* SUPPLIED RECORDS *
╭──
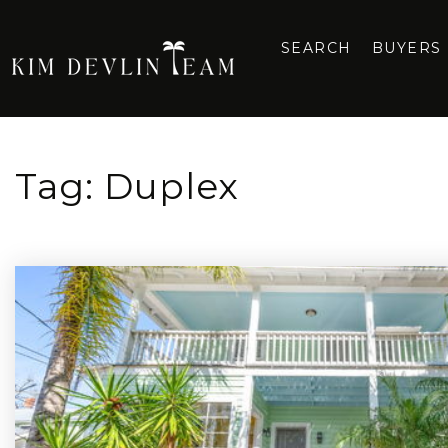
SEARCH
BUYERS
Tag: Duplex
╰──
╭──
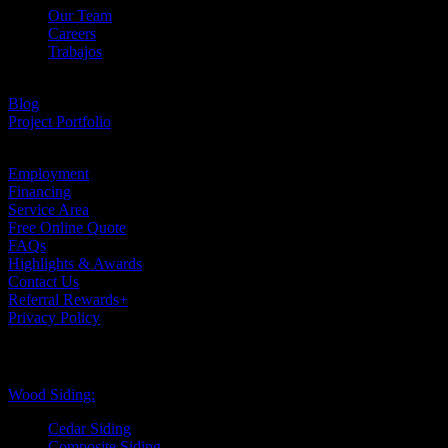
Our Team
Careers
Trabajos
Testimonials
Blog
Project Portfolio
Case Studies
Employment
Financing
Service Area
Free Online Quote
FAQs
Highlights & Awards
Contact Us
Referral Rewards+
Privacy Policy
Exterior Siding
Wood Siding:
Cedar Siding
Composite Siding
╰──
╭──
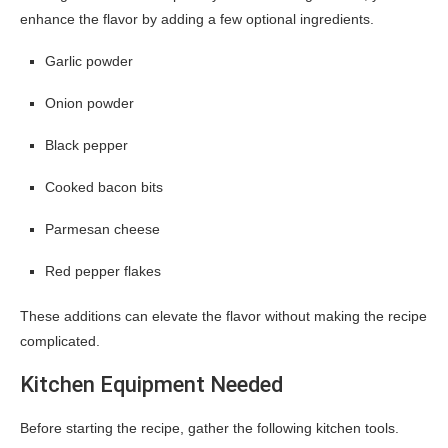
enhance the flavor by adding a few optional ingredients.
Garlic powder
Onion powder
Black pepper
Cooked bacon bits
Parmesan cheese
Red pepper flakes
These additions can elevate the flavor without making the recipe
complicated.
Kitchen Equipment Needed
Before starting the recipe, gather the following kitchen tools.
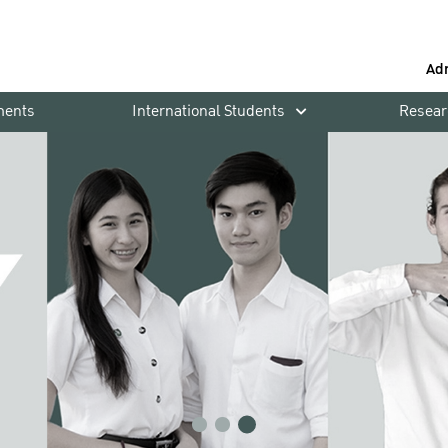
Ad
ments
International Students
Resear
╰──
* PROBLEM DESCRIPTION *
Count every line of the records above in which the string "Siding" appears. The number alone is to be given.

* EXERCISE OUTPUT *
4